Bundesweiter Schulstreik
Gegen Wehrpflicht und Militär
Nach dem 5. Dezember fand gestern der 2. große bundesweite Schulstreik statt. Aktive von Aktion Freiheit statt Angst e.V. waren dabei. Seit 17 Jahren wenden wir uns gegen die Rekrutierung von Kindern und Jugendlichen durch "Karriereberater" der Bundeswehr. Die Geschichte hat uns gezeigt, was die Folgen ungebremster Aufrüstung sind. Aus dieser Erkenntnis haben wir über Jahre im Berliner Bündnis "Schule ohne Militär" mitgearbeitet.
Waren am 5. Dezember letzten Jahres bundesweit bereits über 55.000 bei den Demos dabei, so war auch der gestrige Tag ein Erfolg, denn die Veranstalter sehen diese Zahl auch für den gestrigen Tag. Der Potsdamer Platz in Berlin war jedenfalls bereits 10 Minuten nach dem offiziellen Start der Kundgebung um 11h gut gefüllt. Das lag auch daran, dass einige Schulen "Zubringerdemos" angemeldet hatten, die pünktlich am Startpunkt der großen Demo eintrafen.

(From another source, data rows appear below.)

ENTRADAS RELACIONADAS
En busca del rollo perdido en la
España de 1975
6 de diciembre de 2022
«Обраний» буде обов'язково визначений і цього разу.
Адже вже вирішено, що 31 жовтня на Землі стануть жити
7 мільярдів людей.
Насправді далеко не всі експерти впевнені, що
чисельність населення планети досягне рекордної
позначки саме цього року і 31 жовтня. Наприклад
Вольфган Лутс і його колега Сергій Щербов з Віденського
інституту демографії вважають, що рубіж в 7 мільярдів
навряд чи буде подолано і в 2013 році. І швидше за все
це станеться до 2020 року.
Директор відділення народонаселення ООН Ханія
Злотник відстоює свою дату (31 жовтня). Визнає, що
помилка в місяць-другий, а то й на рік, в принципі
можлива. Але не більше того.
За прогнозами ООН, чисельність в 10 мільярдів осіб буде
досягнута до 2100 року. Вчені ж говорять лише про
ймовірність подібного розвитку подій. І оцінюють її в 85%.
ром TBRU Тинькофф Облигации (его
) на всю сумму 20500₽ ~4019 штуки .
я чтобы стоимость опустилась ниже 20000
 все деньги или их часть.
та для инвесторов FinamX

Immer wieder melden sich Jugendliche und deren Eltern, weil sie ungefragt Werbung von der Bundeswehr per Post erhalten. Viele sind davon verärgert und wundern sich, woher die Bundeswehr ihre Adressen hat. Leider geben die Einwohnermeldeämter die Daten weiter, ohne das man dem zustimmen muss. Aber Jugendliche und ihre Eltern können widersprechen! Und zwar kann hier ein automatischer Brief generiert werden , mit dem diese ungewollte Datenweitergabe unterbunden wird. Damit erschwerst du die Zustellung von Post, z.B. den Fragebogen der Bundeswehr an deine Adresse.
Die Situation ist dynamisch im Moment. Widerstand jetzt hat einen spürbaren Effekt. Beteiligen sich massenhaft Menschen an der totalen Verweigerung einer Kooperation mit dem Militär, hat dieses ein ernsthaftes Legitimationsproblem. Damit du aber mit der Ordnungswidrigkeit nicht alleine bist, sprich mit deinem Umfeld und unterstütze andere Wehrdiensttotalverweigerer.

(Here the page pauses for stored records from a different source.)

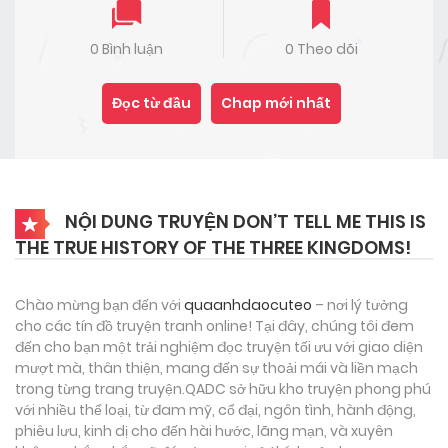
0 Bình luận
0 Theo dõi
Đọc từ đầu
Chap mới nhất
NỘI DUNG TRUYỆN DON’T TELL ME THIS IS
THE TRUE HISTORY OF THE THREE KINGDOMS!
Chào mừng bạn đến với
quaanhdaocuteo
– nơi lý tưởng
cho các tín đồ truyện tranh online! Tại đây, chúng tôi đem
đến cho bạn một trải nghiệm đọc truyện tối ưu với giao diện
mượt mà, thân thiện, mang đến sự thoải mái và liền mạch
trong từng trang truyện.QADC sở hữu kho truyện phong phú
với nhiều thể loại, từ đam mỹ, cổ đại, ngôn tình, hành động,
phiêu lưu, kinh dị cho đến hài hước, lãng mạn, và xuyên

Die FrikoBerlin (Friedenkoordination) stellt fest:
Dazu darf es nicht kommen! Schon die aktuelle Lage mit einem US Präsidenten, der gewählte Präsidenten in Staatsstreichmanier von seinem Militär entführen lässt und Tausende Kilometer entfernte Länder wie den Jemen und den Iran bombardiert, ist gefährlich genug. Dringend notwendig ist es Initiativen der UNO zu unterstützen und über die diversen Konflikte zu verhandeln, statt immer mehr aufzurüsten und das Leben und den Wohlstand von Millionen Menschen zu bedrohen. Die Schulstreiks gegen die Wehrpflicht werden weiter gehen, darin waren sich alle Sprecher einig.
Verständig euch in euren Schulen über die nächste Aktionen!

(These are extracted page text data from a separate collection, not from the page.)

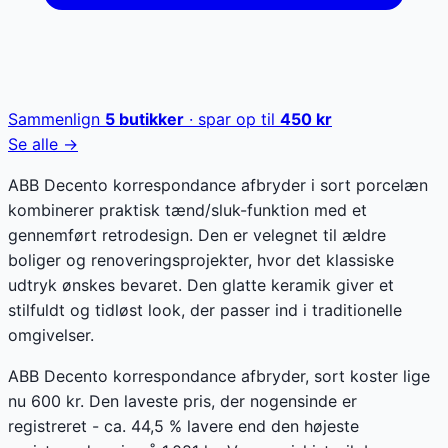
Sammenlign
5
butikker
· spar op til
450
kr
Se alle →
ABB Decento korrespondance afbryder i sort porcelæn
kombinerer praktisk tænd/sluk-funktion med et
gennemført retrodesign. Den er velegnet til ældre
boliger og renoveringsprojekter, hvor det klassiske
udtryk ønskes bevaret. Den glatte keramik giver et
stilfuldt og tidløst look, der passer ind i traditionelle
omgivelser.
ABB Decento korrespondance afbryder, sort koster lige
nu 600 kr. Den laveste pris, der nogensinde er
registreret - ca. 44,5 % lavere end den højeste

Und sagt allen Bescheid, wenn sich "Karriereberater" der Bundeswehr in euren Schulen ankündigen. Die uns bekannten nächsten öffentlichen Auftritte der Bundeswehr in Berlin und Brandenburg werden sein:
11.03. 13595 Schule an der Haveldüne 9. A I Sekundarschule
12.03. 14806 Bad Belzig Fläming-Gymnasium 11. A I
16.03. 13595 Bertolt-Brecht-Oberschule 9. u. 10. A I Oberschule
20.03. 13465 Evangelische Schule Frohnau 9.-12. A I Gymnasium
27.03. 14089 Hans-Carossa-Gymnasium 10.-12. A I Gymnasium
Für einen ausgewogenen Unterricht gemäß dem Beutelsbacher Konsens ist es erforderlich, dass stets auch die Ansichten der Friedensbewegung in die Diskussion einbezogen werden müssen.